The UK’s largest farmer-controlled arable marketing business, the Openfield Group, has posted a profit from its latest full year of trading, following two difficult years. The turnaround follows an acquisition and the return to more ‘normal’ national grain production levels.
The company has reported a pre-tax profit of £2.4 million on sales of £749m in the year to June 30th 2015, compared to a loss of £4.25m on sales of £743.6m in the previous year when reduced winter plantings led to a smaller national crop in 2013. The 2012/13 year saw a surplus of £31,000 on revenues of £709.8m, when the wettest year on record impacted both grain quality and yields for harvest 2012.
Borrowings for the year-end were £7.75 million, about £2m higher than the previous year, but “falling entirely within the working requirements of business and reflecting the point in the cash-flow cycle,” says the company, which says it is in a sound financial position and continues to operate without any core debt.
Grain volumes handled in the latest year rose by 19% to 4.3 million tonnes. This was helped by the above average yields from harvest 2014 and a return to UK grain exporting, plus Openfield’s acquisition of the Countrywide Farmers grain marketing business in December of that year. At the same time, the business re-integrated the transport and logistics function previously outsourced to DHL Supply Chain five years earlier.
“The headline numbers illustrate the scale of the turnaround,” states Openfield chairman Richard Beldam, who also farms in Worcestershire. “Clearly, the much improved harvest was helpful, but the executive management, led by chief executive James Dallas, are to be congratulated in achieving not only this result, but on refocusing activity for the long-term success of the business on behalf of members.”
Since the year end, Openfield has ceased to act as marketing partner for two members of the central store Openfield Network, Camgrain and Aberdeen Grain. Openfield says the grain business acquired from Countrywide Farmers more than makes up for the loss in volume from the two co-operatives.
“It is disappointing that other farmer-owned businesses chose not to share our vision for returning value to members,” notes Mr Beldam. “However, we are financially better for it and the reaction from consumers has been entirely positive.
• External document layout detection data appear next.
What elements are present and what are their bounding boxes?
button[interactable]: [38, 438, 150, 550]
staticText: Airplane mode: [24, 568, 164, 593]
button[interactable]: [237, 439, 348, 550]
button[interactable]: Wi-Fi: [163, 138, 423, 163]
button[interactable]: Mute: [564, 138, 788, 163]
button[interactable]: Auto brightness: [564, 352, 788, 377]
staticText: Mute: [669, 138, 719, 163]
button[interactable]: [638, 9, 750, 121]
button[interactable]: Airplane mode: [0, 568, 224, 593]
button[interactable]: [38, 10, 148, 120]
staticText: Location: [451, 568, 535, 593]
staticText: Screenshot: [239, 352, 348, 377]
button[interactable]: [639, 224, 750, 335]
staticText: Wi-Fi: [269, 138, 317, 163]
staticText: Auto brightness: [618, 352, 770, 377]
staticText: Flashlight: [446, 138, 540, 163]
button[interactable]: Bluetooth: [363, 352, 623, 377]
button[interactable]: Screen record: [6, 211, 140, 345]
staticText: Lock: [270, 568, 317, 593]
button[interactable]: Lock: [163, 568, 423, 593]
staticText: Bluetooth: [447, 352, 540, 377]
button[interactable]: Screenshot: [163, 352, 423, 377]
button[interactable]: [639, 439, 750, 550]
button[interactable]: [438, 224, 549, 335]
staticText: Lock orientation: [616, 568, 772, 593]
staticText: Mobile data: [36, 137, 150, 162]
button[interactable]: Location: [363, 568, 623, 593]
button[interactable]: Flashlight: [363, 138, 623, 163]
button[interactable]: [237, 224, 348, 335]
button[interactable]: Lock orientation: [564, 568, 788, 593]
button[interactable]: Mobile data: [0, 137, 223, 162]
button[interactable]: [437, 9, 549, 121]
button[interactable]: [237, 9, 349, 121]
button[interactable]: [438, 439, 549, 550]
We remain committed to our co-operative principles of building long-term alliances with consumers for the benefit of UK farmers and are willing to welcome those farmers who share this philosophy with us.”
Mr Beldam adds that Openfield’s relationship with its other stores and groups “goes from strength to strength as the developments around the Southern hub of stores, the closer linkage with West Country Grain and the further investment in Angus Cereals clearly demonstrate”.
Openfield says its pool results were well received by members, while “shrewd capital management and good consumer relations” enabled it to pay its farmers an average nine days earlier than the previous year. “Farm businesses are under intense financial pressure and we have responded by doing what we can to ensure the timely transfer of funds,” concludes Mr Beldam.